# Contactor ?



## mutabi (Jun 2, 2009)

Possibly an MOV?
http://en.wikipedia.org/wiki/Varistor#Metal_oxide_varistor

Used to suppress spikes from the coil energizing/de-energizing.


----------



## bruce6670 (Apr 27, 2010)

Thanks. That looks like what was on there. :thumbsup:


----------



## Jlarson (Jun 28, 2009)

They might have been RC snubbers too.


----------



## RSmike (Jul 31, 2008)

If the coil is DC it could be a diode. AC? It could be an RC snubber.

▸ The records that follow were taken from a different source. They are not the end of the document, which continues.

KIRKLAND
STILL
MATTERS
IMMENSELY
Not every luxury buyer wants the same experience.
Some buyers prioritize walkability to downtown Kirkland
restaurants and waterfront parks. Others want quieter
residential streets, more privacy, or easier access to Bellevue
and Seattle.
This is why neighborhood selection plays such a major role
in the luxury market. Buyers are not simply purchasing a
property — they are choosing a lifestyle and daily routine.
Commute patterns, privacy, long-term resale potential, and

If the coil is driven by a solid state output the device is there to pull leakage current to ground to prevent the relay from 'chatterning'. Solid state devices never really turn off all the way. Even when off they leak a little bit of current. Some relays are sensitive enough that they can pull in from this leakage current; probably won't bother a big contactor.

Most leakage current is usually under 10mA or so and more like 2mA if you are dealing with PLC outputs. The snubber device pulls this current to ground and away from the coil. It's good practice to put this in but they are not always needed. I don't know of a case where putting them in is a bad thing. I use them as needed depending upon the application. I tend to notice that the smaller ice cube relays are the only relays sensitive enough be pulled in or even 'buzz' from leakage current.

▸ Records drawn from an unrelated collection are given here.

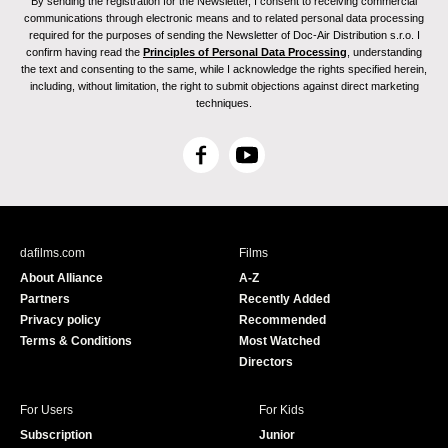
By sending the registration for the Newsletter, I consent to receiving commercial
communications through electronic means and to related personal data processing
required for the purposes of sending the Newsletter of Doc-Air Distribution s.r.o. I
confirm having read the
Principles of Personal Data Processing
, understanding
the text and consenting to the same, while I acknowledge the rights specified herein,
including, without limitation, the right to submit objections against direct marketing
techniques.
F
Y
a
o
c
u
e
T
b
u
dafilms.com
Films
o
b
About Alliance
A-Z
o
e
Partners
Recently Added
k
Privacy policy
Recommended
Terms & Conditions
Most Watched
Directors
For Users
For Kids
Subscription
Junior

If you are dealing with DC the device could be a diode. When coils turn off the field collapses and this can create an inductive kick. If you are using relays to drive other relays it can help to prolong contact life if the inductive effect is reduced. In DC land putting a diode across the coil causes this field to short through the diode which minimizes the big blue flash across the contact. Putting a voltage sensistive snubber can prolong contact life.

I'd do not put snubbers on contactors. They usually have enough resistance to pull the leakage current to ground.

RSlater,

RSmike


----------



## bruce6670 (Apr 27, 2010)

Thanks for the detailed response. 

The contactors were AC and were for several different purposes. They controlled different operations on a draw bridge. To the best of my knowledge, most of them were control by the PLC.


----------